**What you should do**. From the first line to the last, restate every record word for word, leaving out the pictures.

**Extracted page text data**.
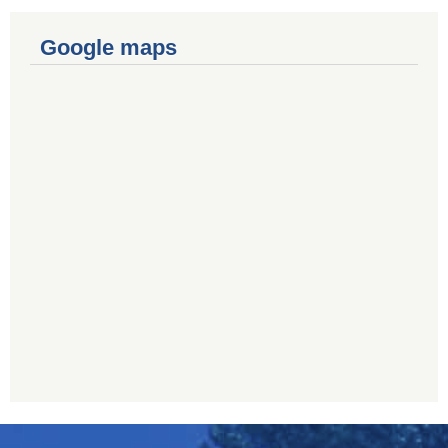
Google maps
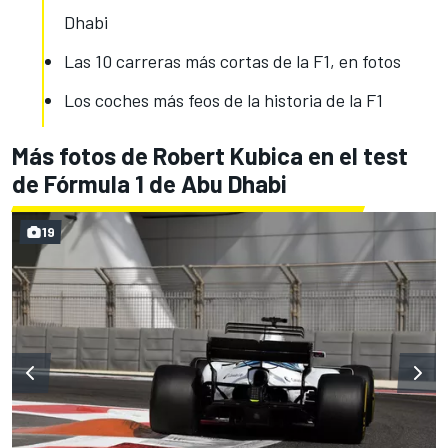
Dhabi
Las 10 carreras más cortas de la F1, en fotos
Los coches más feos de la historia de la F1
Más fotos de Robert Kubica en el test
de Fórmula 1 de Abu Dhabi
19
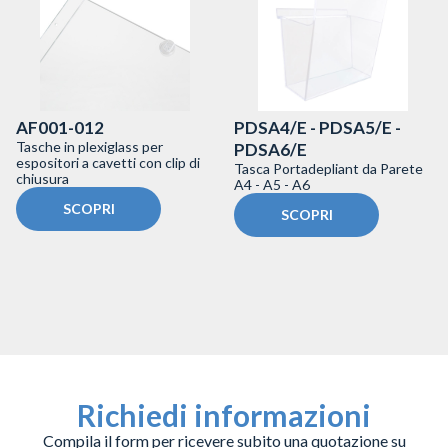
AF001-012
PDSA4/E - PDSA5/E -
Tasche in plexiglass per
PDSA6/E
espositori a cavetti con clip di
Tasca Portadepliant da Parete
chiusura
A4 - A5 - A6
SCOPRI
SCOPRI
Richiedi informazioni
Compila il form per ricevere subito una quotazione su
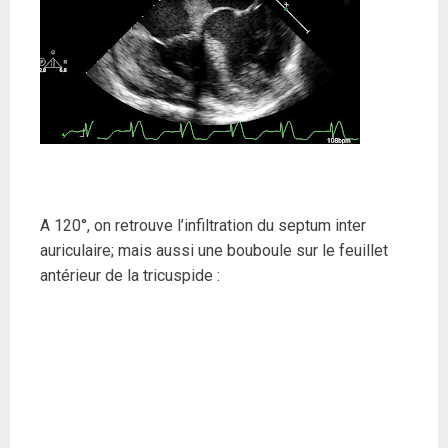
A 120°, on retrouve l’infiltration du septum inter
auriculaire; mais aussi une bouboule sur le feuillet
antérieur de la tricuspide :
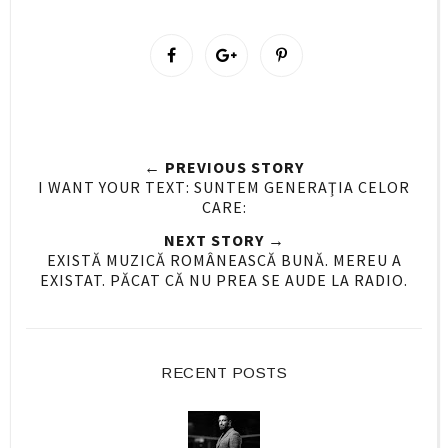
S
S
P
h
h
i
a
a
n
r
r
i
e
e
t
← PREVIOUS STORY
O
O
I WANT YOUR TEXT: SUNTEM GENERAŢIA CELOR
n
n
CARE:
F
G
NEXT STORY →
a
o
EXISTĂ MUZICĂ ROMÂNEASCĂ BUNĂ. MEREU A
c
o
EXISTAT. PĂCAT CĂ NU PREA SE AUDE LA RADIO.
e
g
b
l
o
e
o
P
RECENT POSTS
k
l
u
s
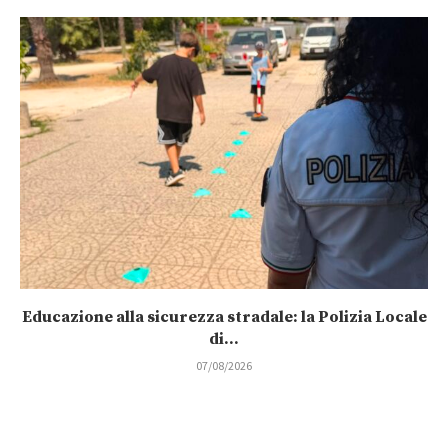
Educazione alla sicurezza stradale: la Polizia Locale
di...
07/08/2026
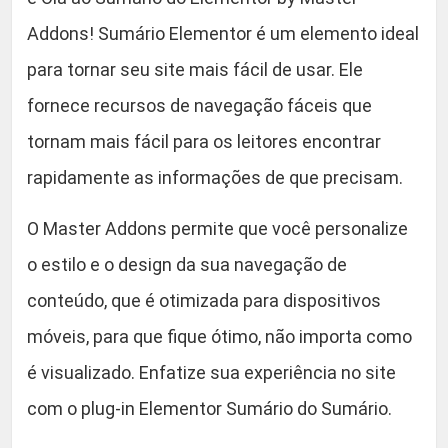
Addons! Sumário Elementor é um elemento ideal
para tornar seu site mais fácil de usar. Ele
fornece recursos de navegação fáceis que
tornam mais fácil para os leitores encontrar
rapidamente as informações de que precisam.
O Master Addons permite que você personalize
o estilo e o design da sua navegação de
conteúdo, que é otimizada para dispositivos
móveis, para que fique ótimo, não importa como
é visualizado. Enfatize sua experiência no site
com o plug-in Elementor Sumário do Sumário.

**Solution to this exercise**.
Google maps
Dhabi
Las 10 carreras más cortas de la F1, en fotos
Los coches más feos de la historia de la F1
Más fotos de Robert Kubica en el test
de Fórmula 1 de Abu Dhabi
19
AF001-012
PDSA4/E - PDSA5/E -
Tasche in plexiglass per
PDSA6/E
espositori a cavetti con clip di
Tasca Portadepliant da Parete
chiusura
A4 - A5 - A6
SCOPRI
SCOPRI
Richiedi informazioni
Compila il form per ricevere subito una quotazione su
A 120°, on retrouve l’infiltration du septum inter
auriculaire; mais aussi une bouboule sur le feuillet
antérieur de la tricuspide :
S
S
P
h
h
i
a
a
n
r
r
i
e
e
t
← PREVIOUS STORY
O
O
I WANT YOUR TEXT: SUNTEM GENERAŢIA CELOR
n
n
CARE:
F
G
NEXT STORY →
a
o
EXISTĂ MUZICĂ ROMÂNEASCĂ BUNĂ. MEREU A
c
o
EXISTAT. PĂCAT CĂ NU PREA SE AUDE LA RADIO.
e
g
b
l
o
e
o
P
RECENT POSTS
k
l
u
s
Educazione alla sicurezza stradale: la Polizia Locale
di...
07/08/2026
Addons! Sumário Elementor é um elemento ideal
para tornar seu site mais fácil de usar. Ele
fornece recursos de navegação fáceis que
tornam mais fácil para os leitores encontrar
rapidamente as informações de que precisam.
O Master Addons permite que você personalize
o estilo e o design da sua navegação de
conteúdo, que é otimizada para dispositivos
móveis, para que fique ótimo, não importa como
é visualizado. Enfatize sua experiência no site
com o plug-in Elementor Sumário do Sumário.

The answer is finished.